Banks are the major players in the consumer finance field in China for now

Written by Felix Yang || September 21 2016

The Bank of Harbin was granted a license to set up its consumer finance company, Hayin, on September 19th. The bank owns 59% shares of Hayin’s equity with paid-in capital RMB295 million ($44 million). It is another consumer finance license which is issued by the China Banking Regulatory Commission (CBRC) to a company that has a banking background. 

In a narrow sense, Consumer Finance refers to institutions which provide loans to customers in order to satisfy their consumption needs, while car and property purchasing is not included. The loans are typically small, easy to apply for, and more flexible. Also, the borrowing period is short. Middle to lower income consumers are the targeted groups and the purpose of borrowing includes travel, weddings, education, beauty, etc..

From the time the market started to get popular in 2015 until now, there were 16 consumer finance companies in China. The consumer finance industry attracts capital from Banks, e-commerce companies, and various other industries. The involved parties all noticed the change of consumption habits of the Millennials, those who are born in the 1980s or 1990s. Their consumption needs are expected to keep growing as the new generation.

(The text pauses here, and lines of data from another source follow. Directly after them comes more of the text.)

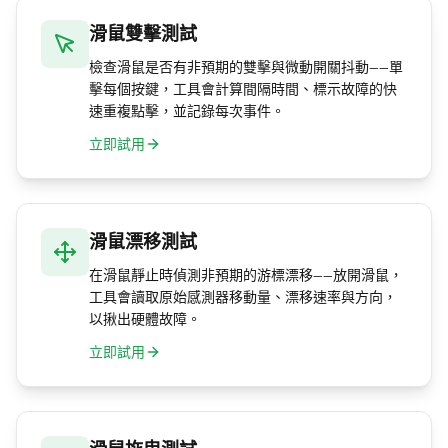
滑鼠雙擊測試
檢查滑鼠是否有非預期的雙擊與微動開關抖動——單
擊每個按鍵，工具會計算間隔時間、標示故障的快
速重複點擊，並記錄每次事件。
立即試用
滑鼠漂移測試
在滑鼠靜止時偵測非預期的游標漂移——放開滑鼠，
工具會讀取原始感測器移動量、漂移速率與方向，
以揪出硬體故障。
立即試用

So far, among all the approved 16 companies, 12 of them are backed by banks. There are two reasons for the popularity of banks in this industry:

First of all, there are regulatory hurdles for new entries: the license applicant must be a financial institution and its revenue of most recent year must be over RMB30 billion ($4.48 billion). Banks have an advantage compared to most privately operated companies considering the size and qualification.

The second one is related to banks own benefits. They are looking for new growth point since profits from traditional loan business are decreasing. For banks’ credit card business, because 80% of customers repay their bills on time, the profits for banks are limited. Only 20% of credit card users let their balances carry over from month to month. So aiming at those customers who don't pay on time, the consumer finance companies may generate more return if they can build an efficient risk control system.

In the future, banks may not be the major players in the consumer finance fields. With the popularity of online shopping, many e-commerce companies have developed similar credit products to encourage more consumption on their platforms. For example, Hua’bei (spend it) from Ant finance and Bai’tiao (blank note) from JD finance are supported by Alibaba and Jingdong. However, the government has not released the restriction for these platforms yet. But for how long?